Horning Eufrodite Ellipse PM65 speaker

The horn is just over 8ft long with its rectangular mouth located just above floor level at the rear of the cabinets. It is acoustically elongated by 10% by the use of additional compression at its blind end. The horn loads the Beyma drivers but it also loads the rear output of the Lowther PM65 , too. What the listener hears is therefore the sum of direct radiation from the tweeter and the Lowther, integrated with the horn-loaded rear component of the Lowther and the push-pull woofers. All that complexity; yet just a single capacitor for a crossover. “The rest of the integration is done acoustically,” confirms Horning.

What drives him to such complexity is his wish to achieve full range horn-like speed without the major downside of pure horns – primarily that of the size required to get convincing low-end performance. Do it all with horns, as a purist, and what you end up with for the bass is a long horn, as in many yards long, and that in turn means a cabinet that is about as living-room friendly as a juvenile elephant. And since we’re talking stereo – make that two juvenile elephants.
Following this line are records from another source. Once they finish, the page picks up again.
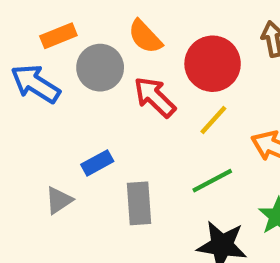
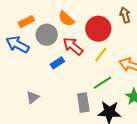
blue rectangle: (97, 163) -> (57, 63), moved
gray rectangle: (139, 203) -> (83, 102), moved

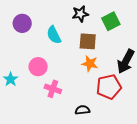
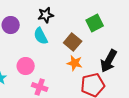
black star: (80, 14) -> (46, 15), moved
brown square: (88, 41) -> (73, 42), turned 36

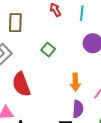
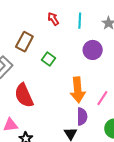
brown rectangle: (15, 23) -> (24, 42), moved, turned 30
orange arrow: (75, 82) -> (78, 90), size x1.4

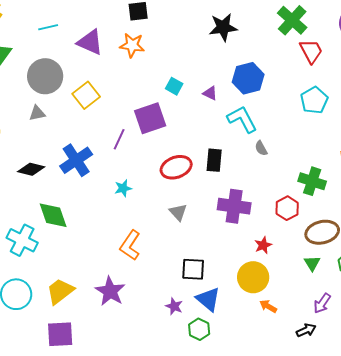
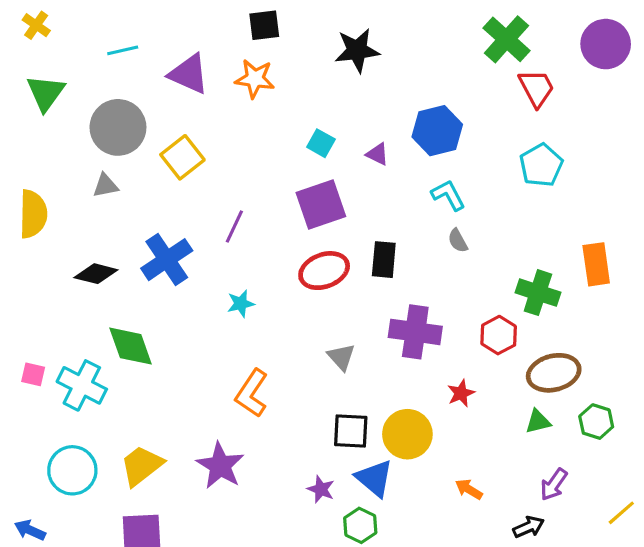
black star: (223, 27) -> (357, 50), moved
purple square: (150, 118) -> (321, 204), moved
cyan L-shape: (242, 119) -> (448, 195), moved, size x0.7
gray triangle: (178, 212) -> (341, 357), moved
green triangle: (312, 263) -> (538, 422), turned 48
yellow circle: (253, 277) -> (407, 434), moved

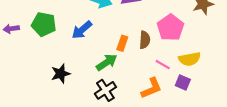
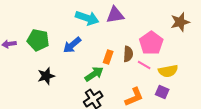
pink line: (163, 65) -> (144, 65), moved
black star: (61, 74) -> (46, 76), moved

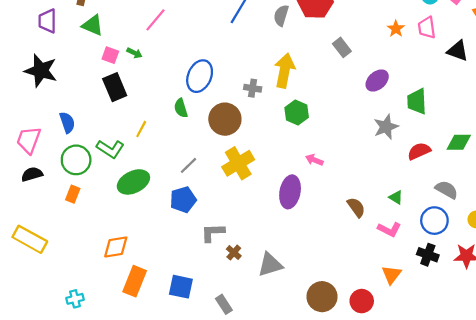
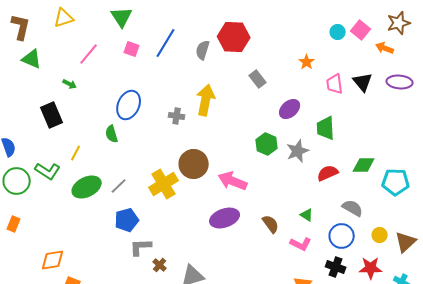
pink trapezoid: (427, 28) -> (335, 84), moved
black triangle: (458, 51) -> (363, 82), turned 30
pink square: (110, 55) -> (132, 49), moved
green hexagon: (297, 112) -> (267, 144), moved
brown circle: (225, 119) -> (194, 164), moved
pink arrow: (314, 160) -> (233, 181), size x1.8
green ellipse: (133, 182) -> (87, 187), moved
purple ellipse: (290, 192) -> (225, 218), moved, turned 60
orange rectangle: (73, 194) -> (14, 224), moved
blue pentagon: (183, 200) -> (127, 220), moved

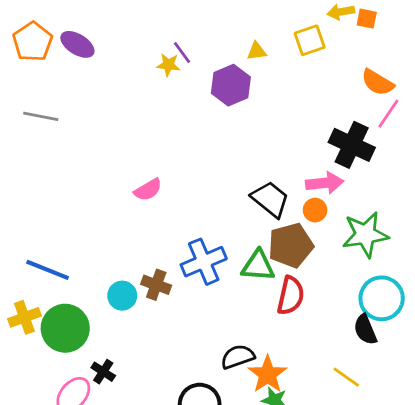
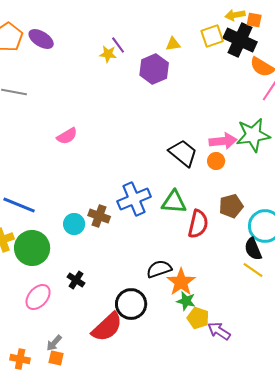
black cross: (352, 145) -> (240, 40), moved
pink semicircle: (148, 190) -> (67, 136), moved
green star: (365, 235) -> (253, 135), moved
brown pentagon: (291, 245) -> (231, 206), moved, size x0.7
black cross: (103, 372) -> (76, 280), moved
yellow line: (346, 377) -> (253, 270), moved

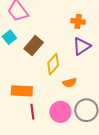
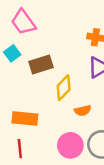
brown rectangle: (34, 46) -> (41, 64), turned 30
red line: (32, 112) -> (20, 149), moved

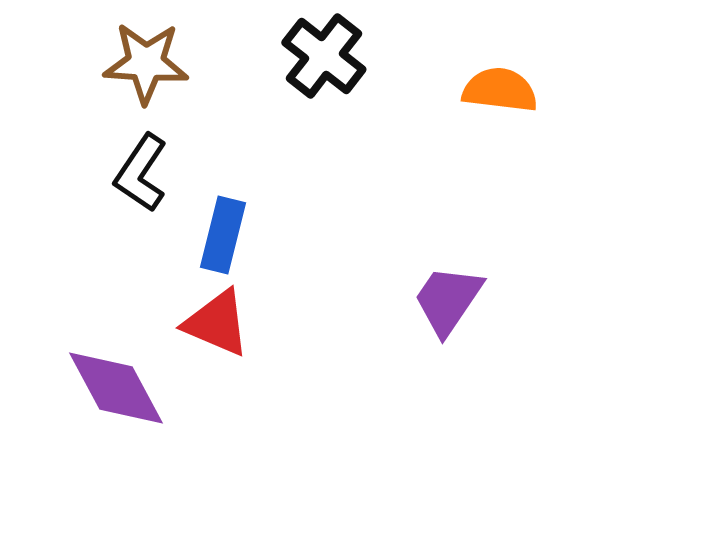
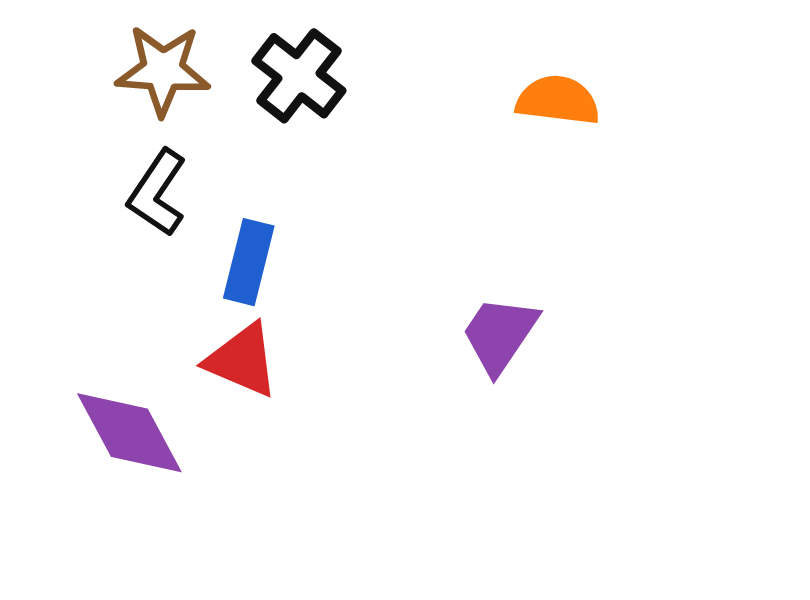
black cross: (324, 56) -> (299, 76), moved

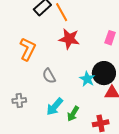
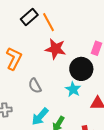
black circle: (104, 73) -> (81, 69), moved

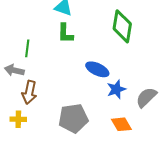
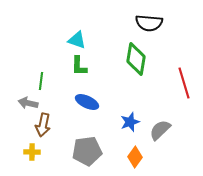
blue ellipse: (97, 69) -> (87, 102), moved
orange diamond: (121, 124) -> (135, 157), turned 65

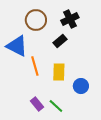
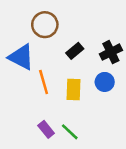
black cross: (70, 19) -> (111, 52), moved
blue circle: (81, 86) -> (105, 82), moved

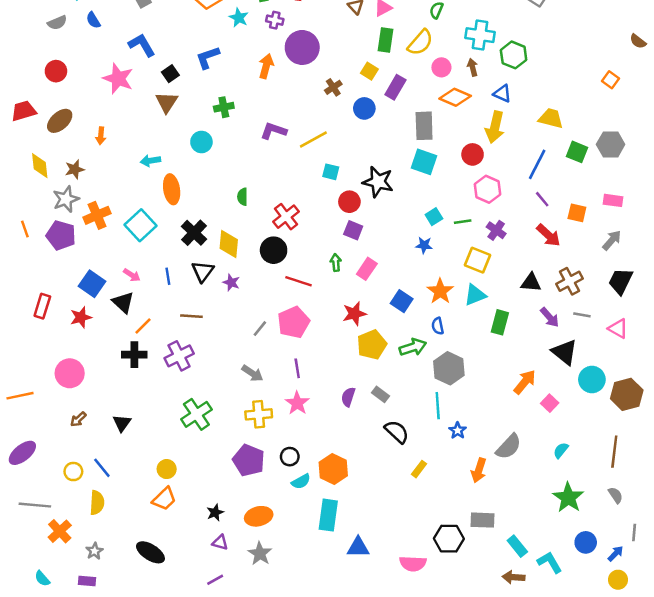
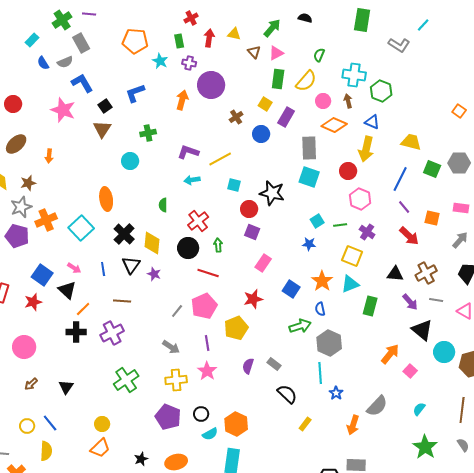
gray semicircle: (57, 23) -> (65, 62), moved
cyan arrow: (150, 161) -> (192, 180), moved
green arrow: (336, 263) -> (218, 245), moved
yellow pentagon: (372, 345) -> (236, 328), moved

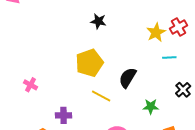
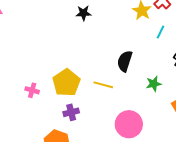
cyan line: (169, 58) -> (160, 32), turned -48
yellow pentagon: (89, 63) -> (66, 83), moved

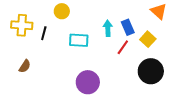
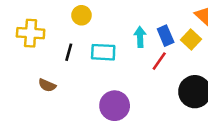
black line: (44, 33) -> (69, 52), moved
yellow square: (148, 39) -> (191, 39), moved
brown semicircle: (25, 66) -> (47, 85), moved, turned 80

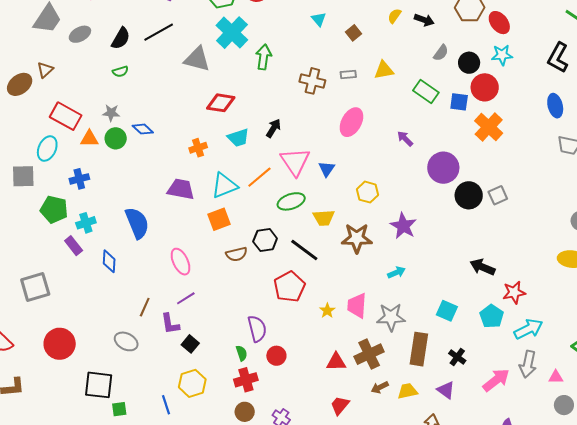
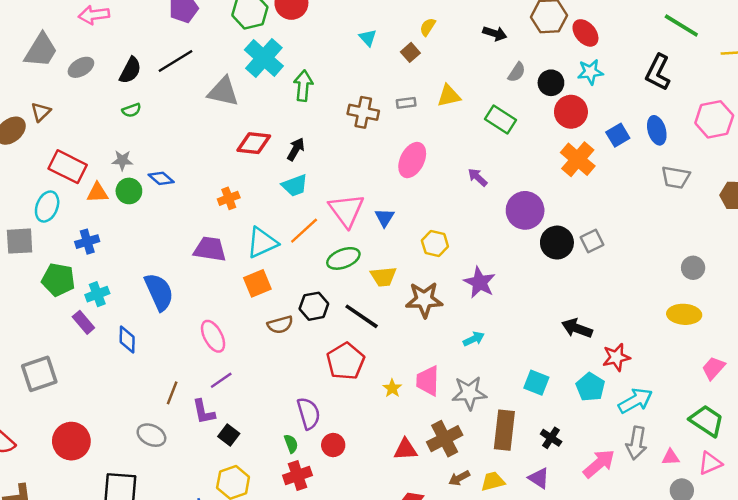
yellow semicircle: (394, 16) -> (428, 27), moved
blue square: (459, 102) -> (618, 135), moved, turned -36
black arrow: (273, 128) -> (296, 149), moved
cyan trapezoid: (238, 138) -> (295, 185), moved

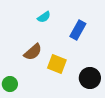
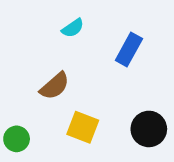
yellow square: (57, 64) -> (83, 127), moved

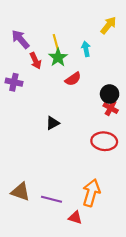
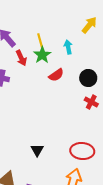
black circle: (110, 94) -> (88, 78), moved
black triangle: (53, 123) -> (37, 150), moved, turned -32
red ellipse: (104, 141) -> (82, 151), moved

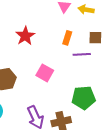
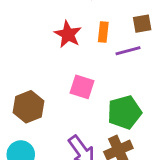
red star: (25, 36) -> (68, 34), moved
green pentagon: (84, 98) -> (124, 112), moved

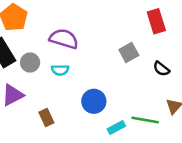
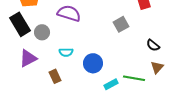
black semicircle: (161, 69) -> (153, 45), moved
cyan semicircle: (60, 70) -> (66, 52), moved

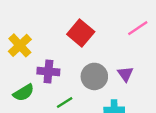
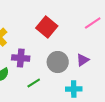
purple triangle: (125, 74) -> (83, 60), turned 32

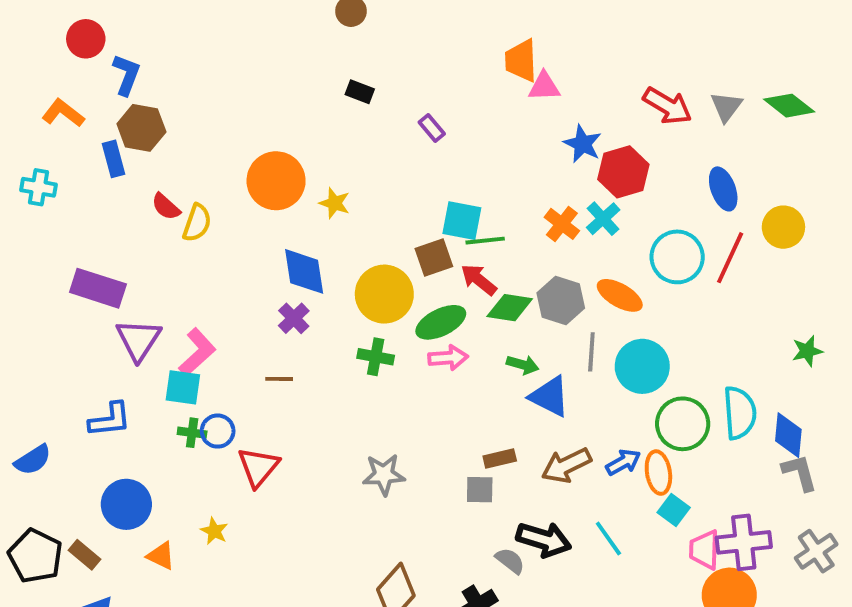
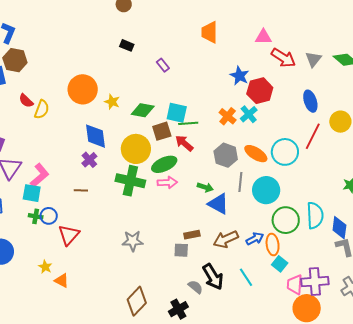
pink triangle: (544, 86) -> (263, 37), moved
cyan circle: (677, 257) -> (285, 152), moved
green diamond: (510, 308) -> (143, 110), moved
green cross: (376, 357) -> (130, 181), size x1.6
black arrow: (544, 540) -> (213, 277), turned 40
orange triangle: (161, 556) -> (62, 281), moved

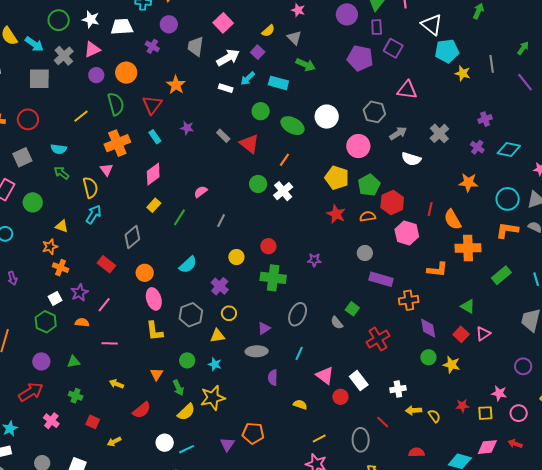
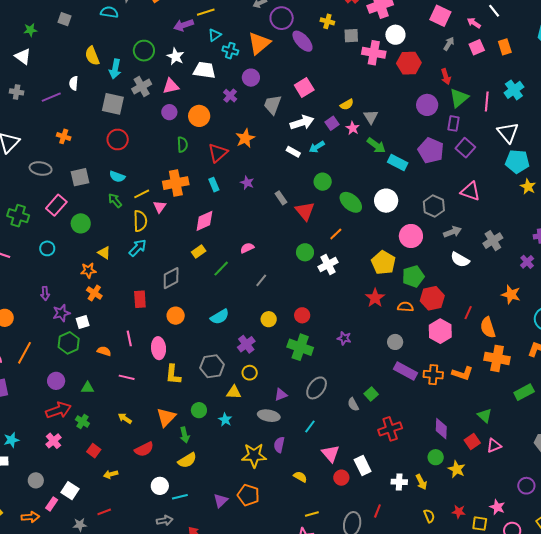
pink star: (298, 10) -> (353, 128), moved
cyan arrow: (34, 44) -> (115, 69), turned 54
cyan rectangle: (278, 83) -> (398, 162), moved
green semicircle: (116, 104) -> (182, 145), size x0.7
yellow line: (81, 116) -> (142, 194), moved
red circle: (28, 119) -> (118, 139), moved
red rectangle: (106, 264) -> (140, 299), turned 36
purple star: (80, 293) -> (61, 313), moved
pink ellipse: (154, 299) -> (159, 348), moved
orange cross: (409, 300) -> (433, 375), moved
pink line: (104, 305) -> (129, 338), turned -63
orange triangle: (157, 374) -> (166, 417), size x1.5
red arrow: (31, 392) -> (58, 410), moved
yellow star: (213, 398) -> (254, 455), moved
yellow arrow: (414, 410) -> (421, 482), moved, turned -126
red line: (383, 422) -> (377, 511), turned 56

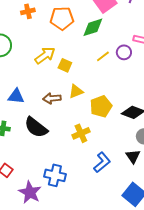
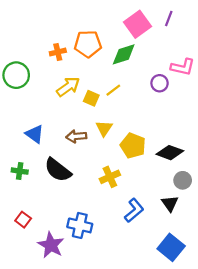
orange cross: (28, 11) -> (58, 52), moved
yellow line: (103, 56) -> (113, 90), moved
yellow triangle: (76, 91) -> (104, 128), turned -35
blue triangle: (16, 96) -> (35, 134), turned 30
yellow pentagon: (101, 106) -> (133, 146), turned -30

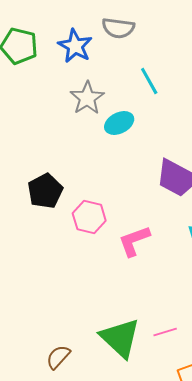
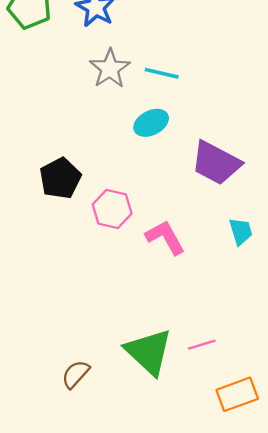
cyan line: (149, 81) -> (162, 73), moved, turned -48
cyan ellipse: (119, 123) -> (151, 123), moved
pink L-shape: (134, 241) -> (165, 237), turned 81

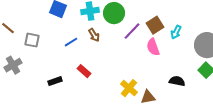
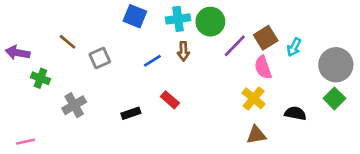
brown arrow: (94, 35) -> (183, 51), turned 32
gray square: (32, 40) -> (100, 58), turned -35
gray cross: (13, 65) -> (74, 105), moved
yellow cross: (129, 88) -> (254, 98), moved

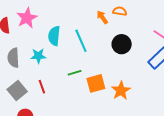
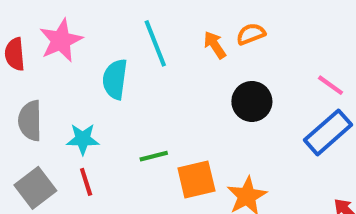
orange semicircle: (120, 11) -> (251, 34), turned -32
cyan line: (81, 41) -> (155, 43), moved
cyan star: (38, 56) -> (83, 139), moved

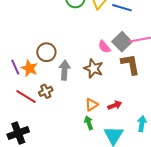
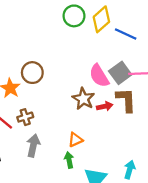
pink semicircle: (104, 47) -> (99, 76), size x1.5
gray arrow: (65, 70) -> (33, 146), moved
red arrow: (115, 105) -> (105, 106), moved

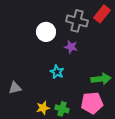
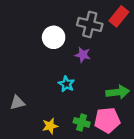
green cross: (62, 109) -> (82, 122), moved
Quite a few speaker designers wanting to buck the inescapable physics use horn-loaded compression drivers for the tops and mids, but combine them with conventionally ported or infinite baffle cone drivers – 10-inch, 15-inch and sometimes larger still – for the lower frequencies. Horning’s assertion is that this is a compromise doomed to failure and that it simply leads to irreconcilable integration incompatibilities.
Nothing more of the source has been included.